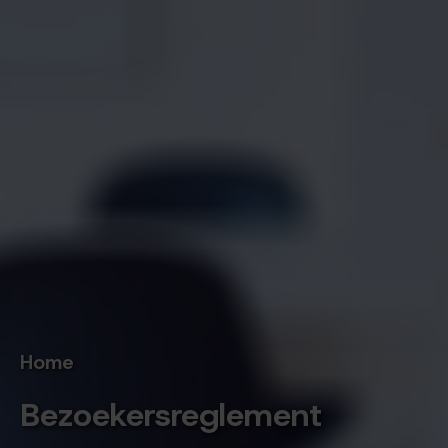
Home
Bezoekersreglement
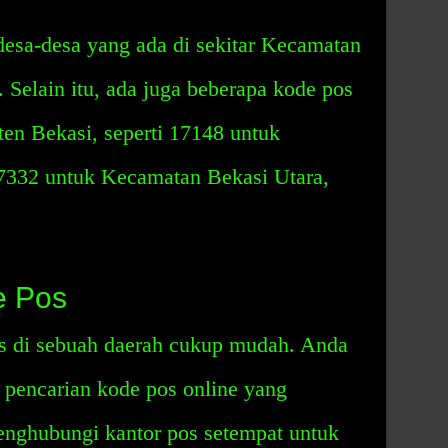
desa-desa yang ada di sekitar Kecamatan
 Selain itu, ada juga beberapa kode pos
ten Bekasi, seperti 17148 untuk
332 untuk Kecamatan Bekasi Utara,
e Pos
s di sebuah daerah cukup mudah. Anda
pencarian kode pos online yang
enghubungi kantor pos setempat untuk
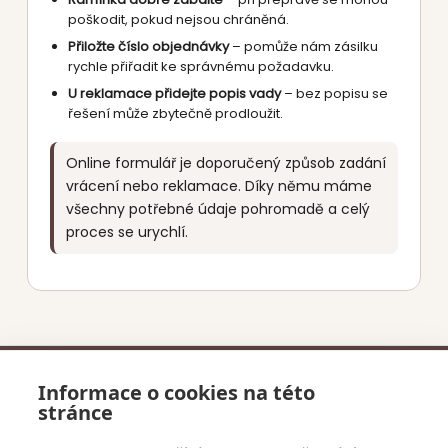
poškodit, pokud nejsou chráněná.
Přiložte číslo objednávky
– pomůže nám zásilku
rychle přiřadit ke správnému požadavku.
U reklamace přidejte popis vady
– bez popisu se
řešení může zbytečně prodloužit.
Online formulář je doporučený způsob zadání
vrácení nebo reklamace. Díky němu máme
všechny potřebné údaje pohromadě a celý
proces se urychlí.
Informace o cookies na této
stránce
O Nás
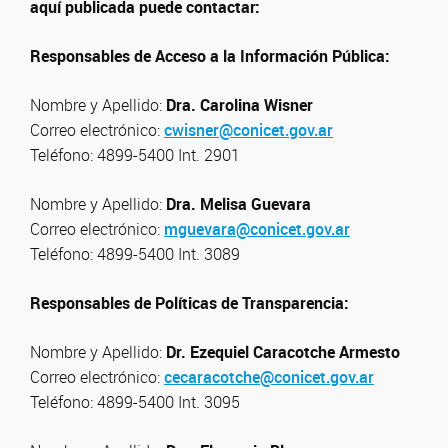
aquí publicada puede contactar:
Responsables de Acceso a la Información Pública:
Nombre y Apellido:
Dra.
Carolina Wisner
Correo electrónico:
cwisner@conicet.gov.ar
Teléfono: 4899-5400 Int. 2901
Nombre y Apellido:
Dra.
Melisa Guevara
Correo electrónico:
mguevara@conicet.gov.ar
Teléfono: 4899-5400 Int. 3089
Responsables de Políticas de Transparencia:
Nombre y Apellido:
Dr. Ezequiel Caracotche Armesto
Correo electrónico:
cecaracotche@conicet.gov.ar
Teléfono: 4899-5400 Int. 3095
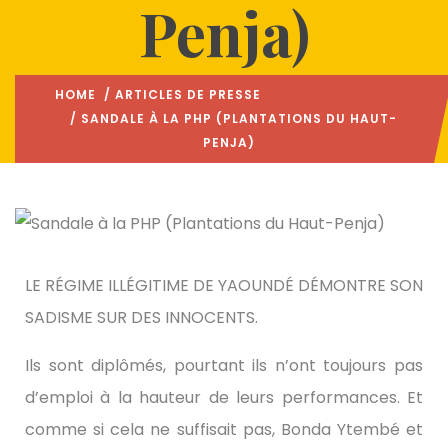
Penja)
HOME
/
ARTICLES DE PRESSE
/ SANDALE À LA PHP (PLANTATIONS DU HAUT-
PENJA)
LE RÉGIME ILLÉGITIME DE YAOUNDÉ DÉMONTRE SON
SADISME SUR DES INNOCENTS.
Ils sont diplômés, pourtant ils n’ont toujours pas
d’emploi à la hauteur de leurs performances. Et
comme si cela ne suffisait pas, Bonda Ytembé et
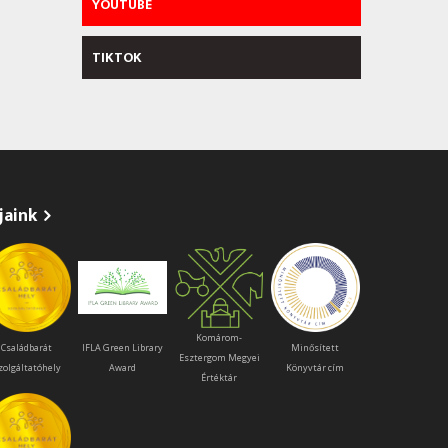
YOUTUBE
TIKTOK
jaink
Komárom-
Családbarát
IFLA Green Library
Minősített
Esztergom Megyei
zolgáltatóhely
Award
Könyvtár cím
Értéktár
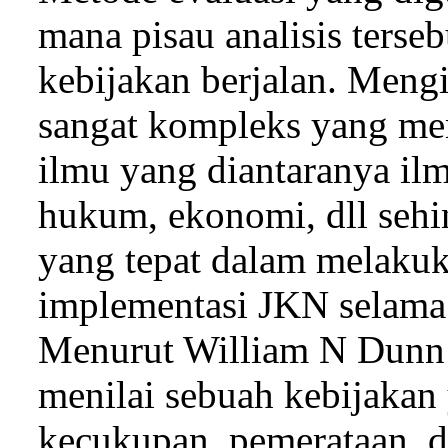
mana pisau analisis ters
kebijakan berjalan. Men
sangat kompleks yang me
ilmu yang diantaranya ilmu
hukum, ekonomi, dll seh
yang tepat dalam melakuk
implementasi JKN selama k
Menurut William N Dunn (
menilai sebuah kebijakan y
kecukupan, pemerataan, da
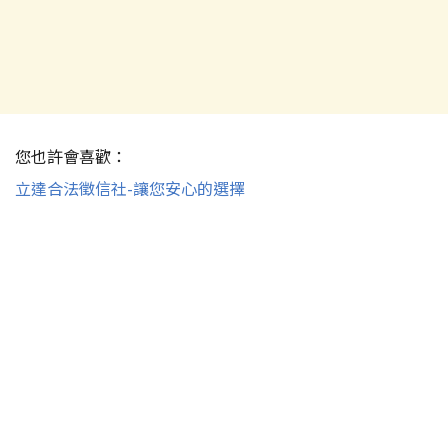
您也許會喜歡：
立達合法徵信社-讓您安心的選擇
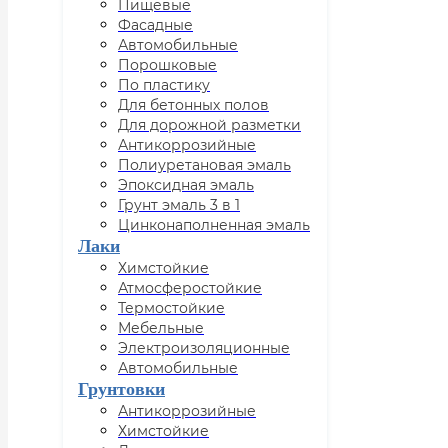
Пищевые
Фасадные
Автомобильные
Порошковые
По пластику
Для бетонных полов
Для дорожной разметки
Антикоррозийные
Полиуретановая эмаль
Эпоксидная эмаль
Грунт эмаль 3 в 1
Цинконаполненная эмаль
Лаки
Химстойкие
Атмосферостойкие
Термостойкие
Мебельные
Электроизоляционные
Автомобильные
Грунтовки
Антикоррозийные
Химстойкие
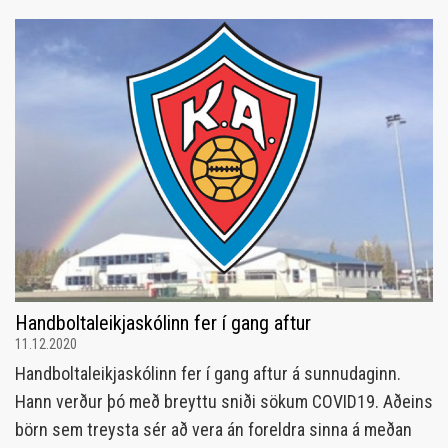
Handboltaleikjaskólinn fer í gang aftur
11.12.2020
Handboltaleikjaskólinn fer í gang aftur á sunnudaginn.
Hann verður þó með breyttu sniði sökum COVID19. Aðeins
börn sem treysta sér að vera án foreldra sinna á meðan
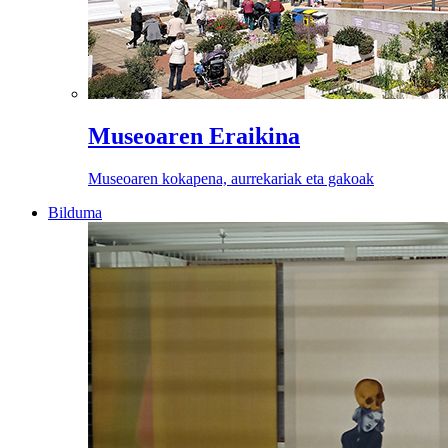
Museoaren Eraikina
Museoaren kokapena, aurrekariak eta gakoak
Bilduma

━━━━

What is required >>
Lines from the one holding "Museoaren kokapena, aurrekariak eta gakoak" through the end of the material above should be output exactly, and all others skipped.

Answer to the exercise >>
Museoaren kokapena, aurrekariak eta gakoak
Bilduma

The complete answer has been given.